Every day and all around the path one takes through the waking hours the lighting conditions are changing. Passing by a ordinary place most days, the subjects go unnoticed. But when conditions momentarily “turn on” with bright light or a break in the weather, then that spot is transformed for a time into something out of the ordinary, a time out of time. Extending to the realm of thinking these observations about how the unremarkable suddenly can be transformed for a moment or two, there is a new book by Kerri ni Dochartaigh called Thin Places about trauma, cultural landscape, and memoryscape. A location can unexpectedly trigger memories that blur into the present and/or future and/or past in such a way that what once was sharply separated with thick spacing now changes to very thin boundaries that divide past from present and future; what is tangible from what is living within one’s mind. This same observation about the ordinary suddenly or slowly shifting in appearance (light turned on or off; genes turned on or off) seems equally true of the life and terrain of the mind. If a thought is triggered by external events, chance meetings with others, or the momentary brush with an idea in book or radio or online video, then what previously had lain dormant or unfertilized now can change and grow. In the presence of a catalyst, the germ of an idea now can grow, thanks to the co-occurrence of circumstances, context, and adjacent conditions.

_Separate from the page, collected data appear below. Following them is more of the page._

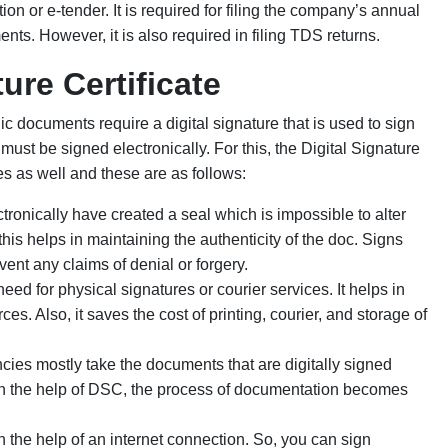
tion or e-tender. It is required for filing the company’s annual
nts. However, it is also required in filing TDS returns.
ure Certificate
c documents require a digital signature that is used to sign
ust be signed electronically. For this, the Digital Signature
s as well and these are as follows:
ronically have created a seal which is impossible to alter
his helps in maintaining the authenticity of the doc. Signs
vent any claims of denial or forgery.
ed for physical signatures or courier services. It helps in
. Also, it saves the cost of printing, courier, and storage of
ies mostly take the documents that are digitally signed
ith the help of DSC, the process of documentation becomes
he help of an internet connection. So, you can sign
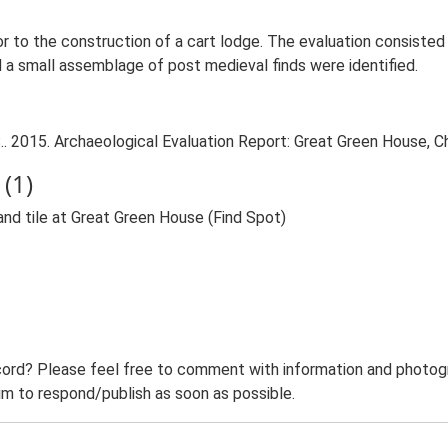
or to the construction of a cart lodge. The evaluation consiste
d a small assemblage of post medieval finds were identified.
. 2015. Archaeological Evaluation Report: Great Green House, Ch
(1)
nd tile at Great Green House (Find Spot)
ord? Please feel free to comment with information and photogra
m to respond/publish as soon as possible.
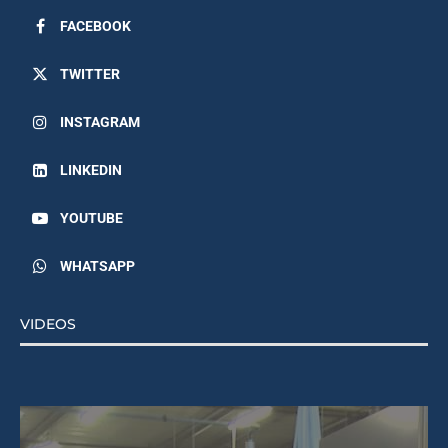
FACEBOOK
TWITTER
INSTAGRAM
LINKEDIN
YOUTUBE
WHATSAPP
VIDEOS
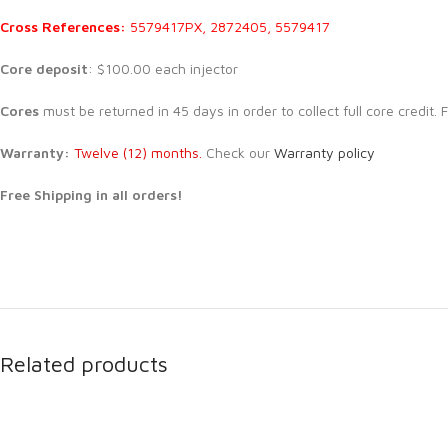
Cross References:
5579417PX, 2872405, 5579417
Core deposit
: $100.00 each injector
Cores
must be returned in 45 days in order to collect full core credit
Warranty:
Twelve (12) months.
Check our
Warranty policy
Free Shipping in all orders!
Related products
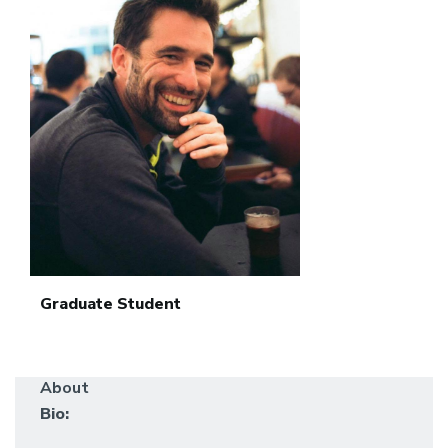
Graduate Student
About
Bio:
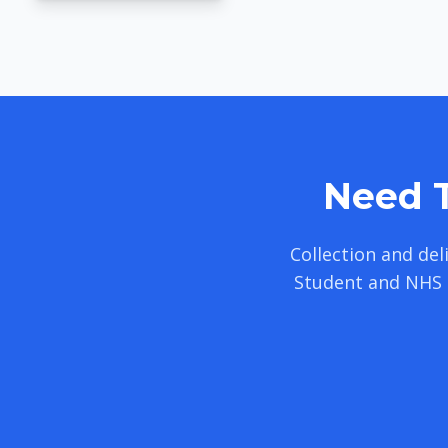
Need T
Collection and de
Student and NHS 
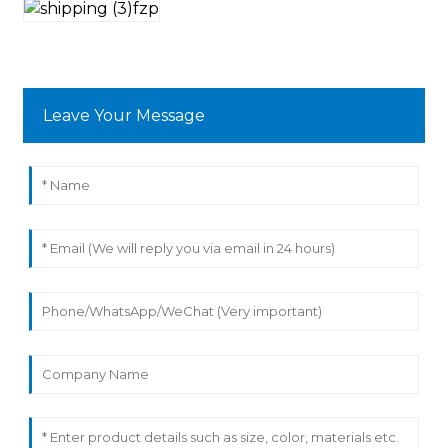
Leave Your Message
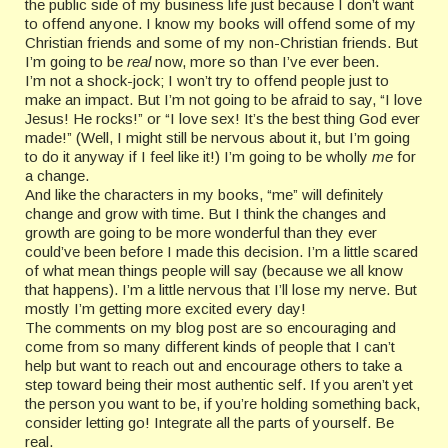
the public side of my business life just because I don’t want
to offend anyone. I know my books will offend some of my
Christian friends and some of my non-Christian friends. But
I’m going to be
real
now, more so than I’ve ever been.
I’m not a shock-jock; I won’t try to offend people just to
make an impact. But I’m not going to be afraid to say, “I love
Jesus! He rocks!” or “I love sex! It’s the best thing God ever
made!” (Well, I might still be nervous about it, but I’m going
to do it anyway if I feel like it!) I’m going to be wholly
me
for
a change.
And like the characters in my books, “me” will definitely
change and grow with time. But I think the changes and
growth are going to be more wonderful than they ever
could’ve been before I made this decision. I’m a little scared
of what mean things people will say (because we all know
that happens). I’m a little nervous that I’ll lose my nerve. But
mostly I’m getting more excited every day!
The comments on my blog post are so encouraging and
come from so many different kinds of people that I can’t
help but want to reach out and encourage others to take a
step toward being their most authentic self. If you aren’t yet
the person you want to be, if you’re holding something back,
consider letting go! Integrate all the parts of yourself. Be
real.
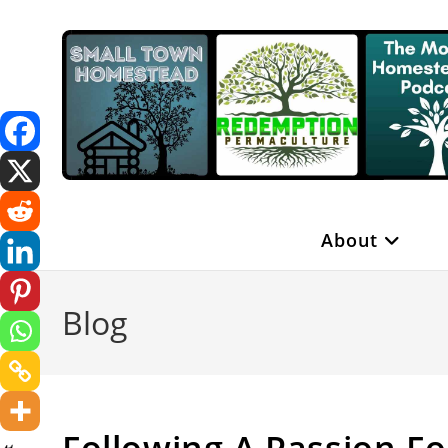
Skip
to
content
About
Blog
Following A Passion F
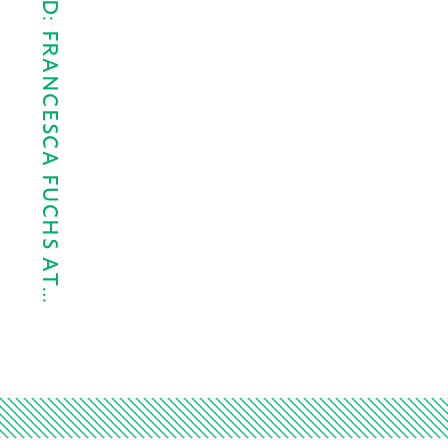
SLEIGHT OF HAND: FRANCESCA FUCHS AT…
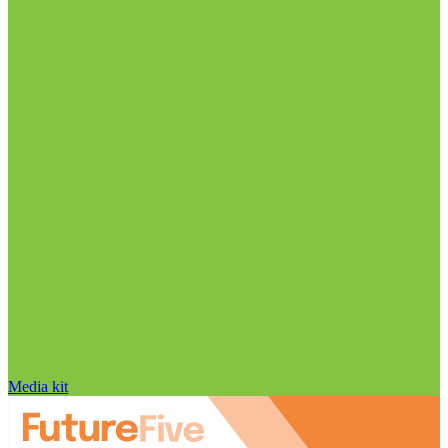
Media kit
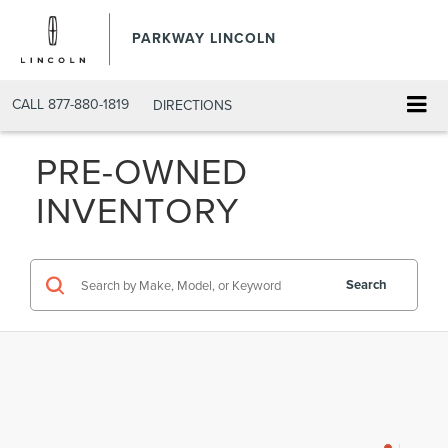
PARKWAY LINCOLN
CALL
877-880-1819
DIRECTIONS
PRE-OWNED
INVENTORY
Search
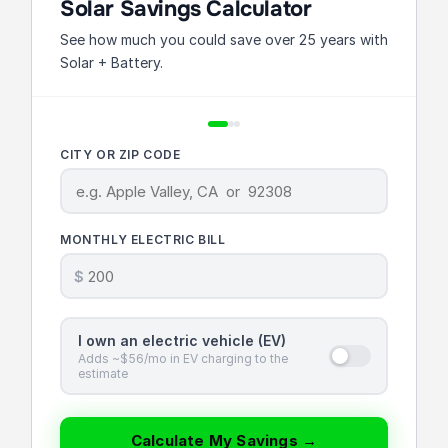
Solar Savings Calculator
See how much you could save over 25 years with
Solar + Battery.
CITY OR ZIP CODE
MONTHLY ELECTRIC BILL
$
I own an electric vehicle (EV)
Adds ~$56/mo in EV charging to the
estimate
Calculate My Savings →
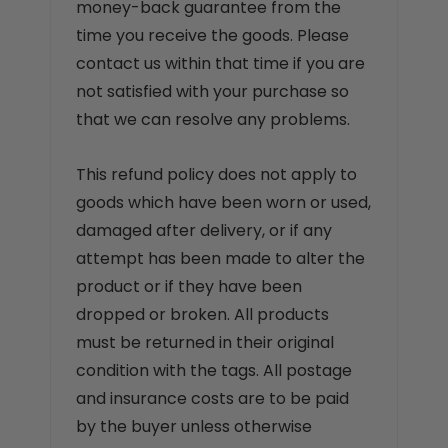
money-back guarantee from the
time you receive the goods. Please
contact us within that time if you are
not satisfied with your purchase so
that we can resolve any problems.
This refund policy does not apply to
goods which have been worn or used,
damaged after delivery, or if any
attempt has been made to alter the
product or if they have been
dropped or broken. All products
must be returned in their original
condition with the tags. All postage
and insurance costs are to be paid
by the buyer unless otherwise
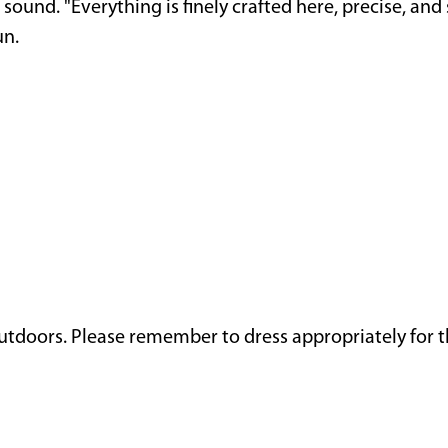
 sound. "Everything is finely crafted here, precise, a
un.
outdoors. Please remember to dress appropriately for 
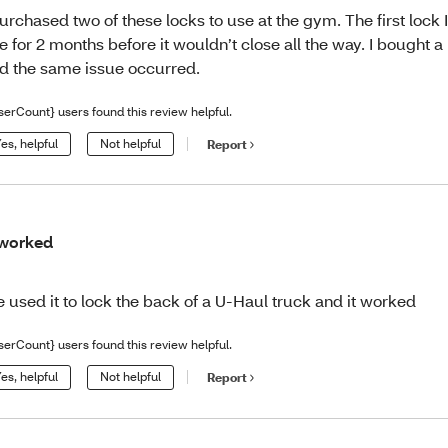
purchased two of these locks to use at the gym. The first lock 
e for 2 months before it wouldn’t close all the way. I bought 
d the same issue occurred.
serCount} users found this review helpful.
es, helpful
Not helpful
Report
 worked
 used it to lock the back of a U-Haul truck and it worked
serCount} users found this review helpful.
es, helpful
Not helpful
Report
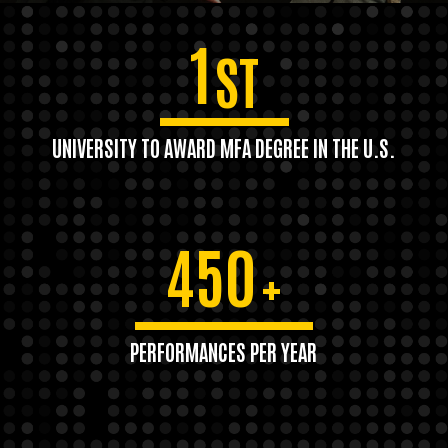
1
ST
UNIVERSITY TO AWARD MFA DEGREE IN THE U.S.
450
+
PERFORMANCES PER YEAR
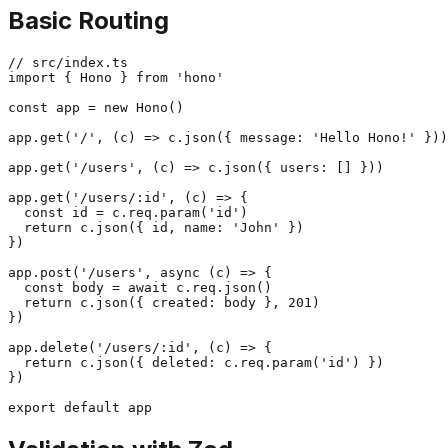
Basic Routing
// src/index.ts

import { Hono } from 'hono'

const app = new Hono()

app.get('/', (c) => c.json({ message: 'Hello Hono!' }))

app.get('/users', (c) => c.json({ users: [] }))

app.get('/users/:id', (c) => {

  const id = c.req.param('id')

  return c.json({ id, name: 'John' })

})

app.post('/users', async (c) => {

  const body = await c.req.json()

  return c.json({ created: body }, 201)

})

app.delete('/users/:id', (c) => {

  return c.json({ deleted: c.req.param('id') })

})
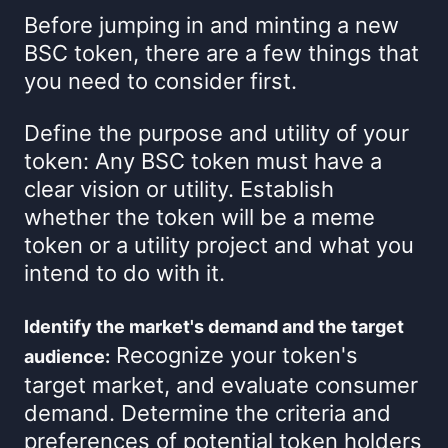
Before jumping in and minting a new
BSC token, there are a few things that
you need to consider first.
Define the purpose and utility of your
token: Any BSC token must have a
clear vision or utility. Establish
whether the token will be a meme
token or a utility project and what you
intend to do with it.
Identify the market's demand and the target
Recognize your token's
audience:
target market, and evaluate consumer
demand. Determine the criteria and
preferences of potential token holders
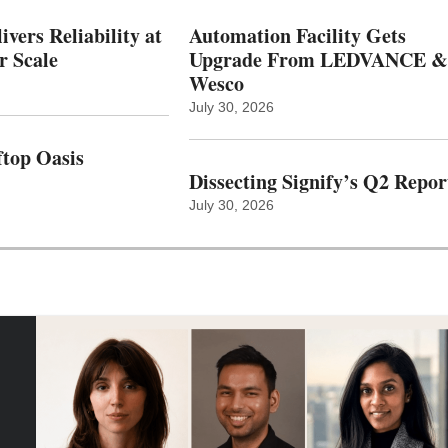
vers Reliability at
Automation Facility Gets
r Scale
Upgrade From LEDVANCE &
Wesco
July 30, 2026
top Oasis
Dissecting Signify’s Q2 Repor
July 30, 2026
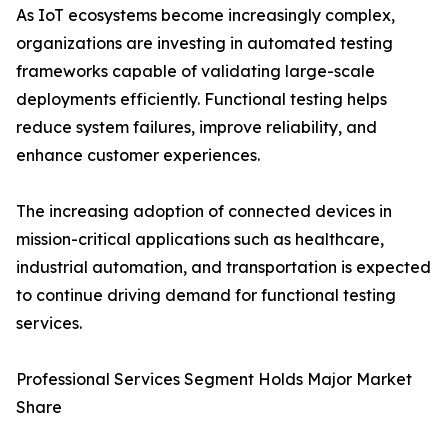
As IoT ecosystems become increasingly complex,
organizations are investing in automated testing
frameworks capable of validating large-scale
deployments efficiently. Functional testing helps
reduce system failures, improve reliability, and
enhance customer experiences.
The increasing adoption of connected devices in
mission-critical applications such as healthcare,
industrial automation, and transportation is expected
to continue driving demand for functional testing
services.
Professional Services Segment Holds Major Market
Share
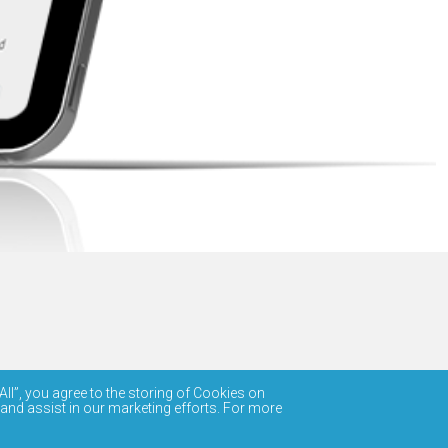
All”, you agree to the storing of Cookies on
 and assist in our marketing efforts. For more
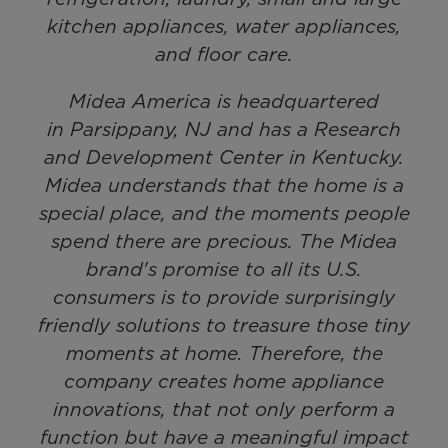
kitchen appliances, water appliances,
and floor care.
Midea America is headquartered
in Parsippany, NJ and has a Research
and Development Center in Kentucky.
Midea understands that the home is a
special place, and the moments people
spend there are precious. The Midea
brand's promise to all its U.S.
consumers is to provide surprisingly
friendly solutions to treasure those tiny
moments at home. Therefore, the
company creates home appliance
innovations, that not only perform a
function but have a meaningful impact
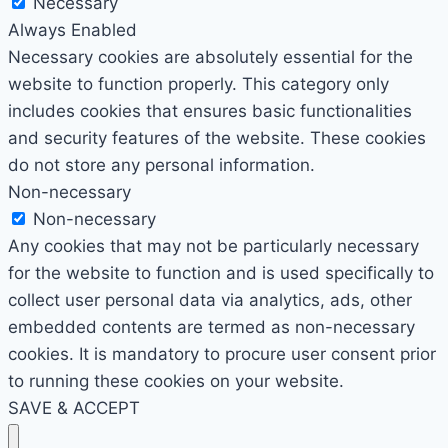
Necessary
Always Enabled
Necessary cookies are absolutely essential for the
website to function properly. This category only
includes cookies that ensures basic functionalities
and security features of the website. These cookies
do not store any personal information.
Non-necessary
Non-necessary
Any cookies that may not be particularly necessary
for the website to function and is used specifically to
collect user personal data via analytics, ads, other
embedded contents are termed as non-necessary
cookies. It is mandatory to procure user consent prior
to running these cookies on your website.
SAVE & ACCEPT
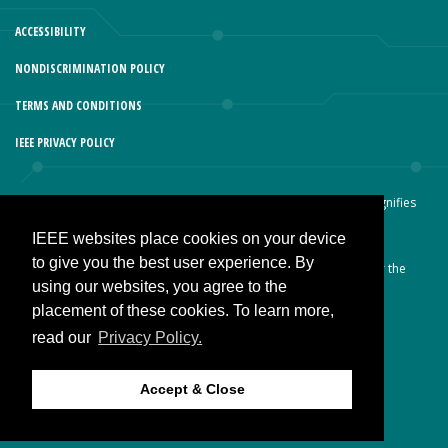
ACCESSIBILITY
NONDISCRIMINATION POLICY
TERMS AND CONDITIONS
IEEE PRIVACY POLICY
© Copyright 2026 IEEE – All rights reserved. Use of this website signifies
your agreement to the IEEE Terms and Conditions.
IEEE websites place cookies on your device
A not-for-profit organization, IEEE is the world’s largest technical
to give you the best user experience. By
professional organization dedicated to advancing technology for the
using our websites, you agree to the
benefit of humanity.
placement of these cookies. To learn more,
read our
Privacy Policy.
JOIN IEEE
Accept & Close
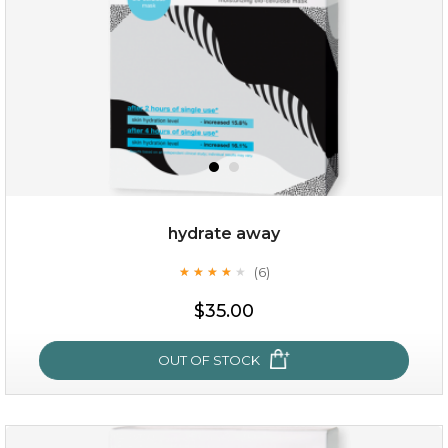
hydrate away
(6)
★
★
★
★
★
★
★
★
★
★
$25.00
$19.00
$35.00
OUT OF STOCK
OUT OF STOCK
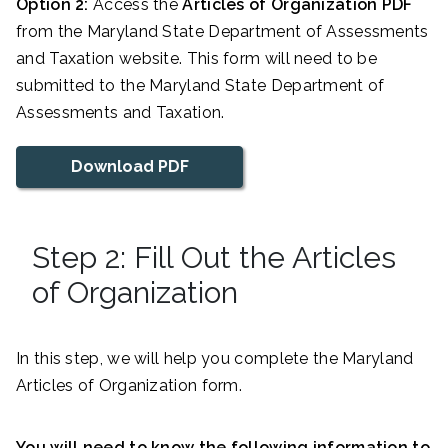
Option 2:
Access the
Articles of Organization PDF
from the Maryland State Department of Assessments
and Taxation website. This form will need to be
submitted to the Maryland State Department of
Assessments and Taxation.
Download PDF
Step 2: Fill Out the Articles
of Organization
In this step, we will help you complete the Maryland
Articles of Organization form.
You will need to know the following information to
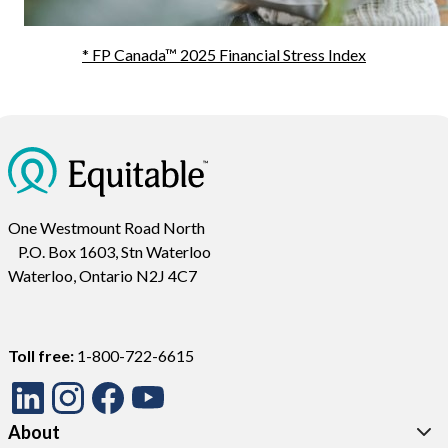
* FP Canada™ 2025 Financial Stress Index
One Westmount Road North
P.O. Box 1603, Stn Waterloo
Waterloo, Ontario N2J 4C7
Toll free:
1-800-722-6615
About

In summary, whether it is a change in light (photography), a change in gene expression (spatiotemporal), or the emergence of an idea and its communication to others for further transformations and permutations, all of these instances spring from impulses that occur in exquisite timing, order, and duration to make what before went unnoticed, unarticulated, not expressed to become now something completely different and capable of causing subsequent ripples in what others may receive, perceive and conceive. Stated in the most personalizing terms, each human life is a kind of temporary “gene expression” that co-occurs with others in specific times and places that can catalyze glorious (or dreadful) results along the way; now turned on, now turned off. So it is worth paying attention to those times when a shift in light can make a dull scene come alive.